Getting started in your Grafana workspace console - Amazon Managed Grafana

Getting started in your Grafana workspace console

This section provides a high-level look at the Grafana console inside an Amazon Managed Grafana workspace. It’s a good place to learn how to use the Grafana console.

What is Grafana?

Grafana is open source visualization and analytics software. You can use it to query, visualize, alert on, and explore your metrics no matter where they are stored.

For example, if you want to view the metric, log, and trace data for your application, you might create a dashboard. If you are the administrator for a corporation and you manage Grafana for multiple teams, you might need to set up provisioning and authentication.

The following sections provide an overview of things you can do with your Grafana database and links so that you can learn more.

Explore metrics and logs

Explore your data through one-time, or ad hoc, queries and dynamically drilling down. You can split the view and compare different time ranges, queries, and data sources side by side.

For more information, see Explore.

Alerts

If you’re using Grafana alerting, alerts can be sent through different alert notifiers, including the following:

  • Amazon SNS

  • PagerDuty

  • VictorOps

  • OpsGenie

  • Slack

For more information, see Grafana alerting.

Annotations

Annotate graphs with rich events from different data sources. Pause on events to see the full event metadata and tags.

This feature, which shows up as a graph marker in Grafana, is useful for correlating data in case something goes wrong. You can create the annotations manually by pressing Ctrl while you choose a graph and then entering some text. Or you can fetch data from any data source.

For more information, see Annotations.

Dashboard variables

Use template variables to create dashboards that can be reused for many different use cases. With these templates, values aren’t hardcoded. This means that you can use a dashboard for multiple servers. For example, if you have a production server and a test server, you can use the same dashboard for both.

Templating helps you drill down into your data. For example, you can drill down from all data to North America data, down to Texas data, and beyond. You can also share these dashboards across teams within your organization. If you create a great dashboard template for a popular data source, you can also contribute it to the whole community to customize and use.

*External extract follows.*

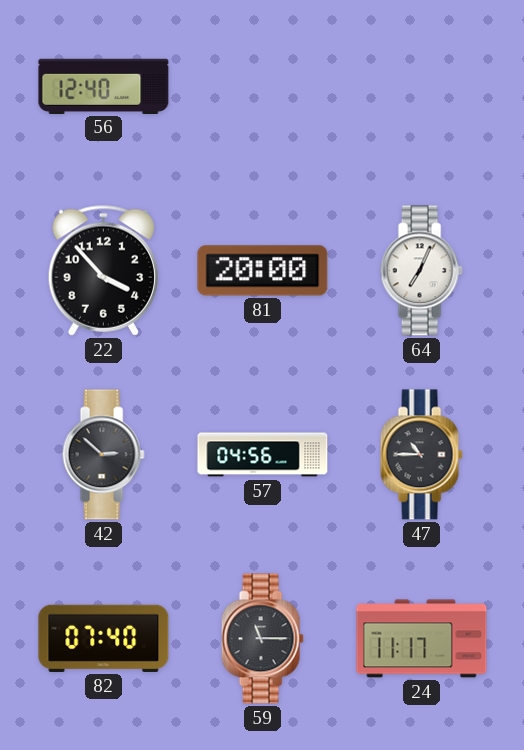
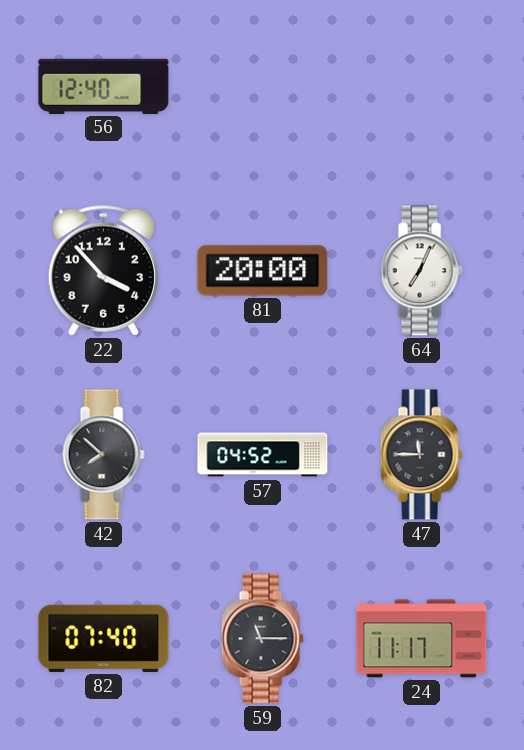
42: 2:52 -> 7:52
57: 04:56 -> 04:52
47: 10:45 -> 11:45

For more information, see Templates and variables.

Creating a dashboard

Follow these steps to create a dashboard in the Grafana console.

To create your first dashboard
  1. Choose the + icon on the left panel, choose Create Dashboard, and then choose Add new panel.

  2. In the New Dashboard/Edit Panel view, choose the Query tab.

  3. Configure your query by selecting the data source that you'd like to query. For example, if you have TestDB added as a data source, this generates a sample dashboard called the Random Walk dashboard.

Introduction to time series

Imagine that you wanted to know how the temperature outside changes throughout the day. Once every hour, you’d check the thermometer and write down the time along with the current temperature. After a while, you’d have something like the following data.

Time Value
09:00 24°C
10:00 26°C
11:00 27°C

Temperature data such as this are one example of a time series—a sequence of measurements, ordered in time. Every row in the table represents one individual measurement at a specific time.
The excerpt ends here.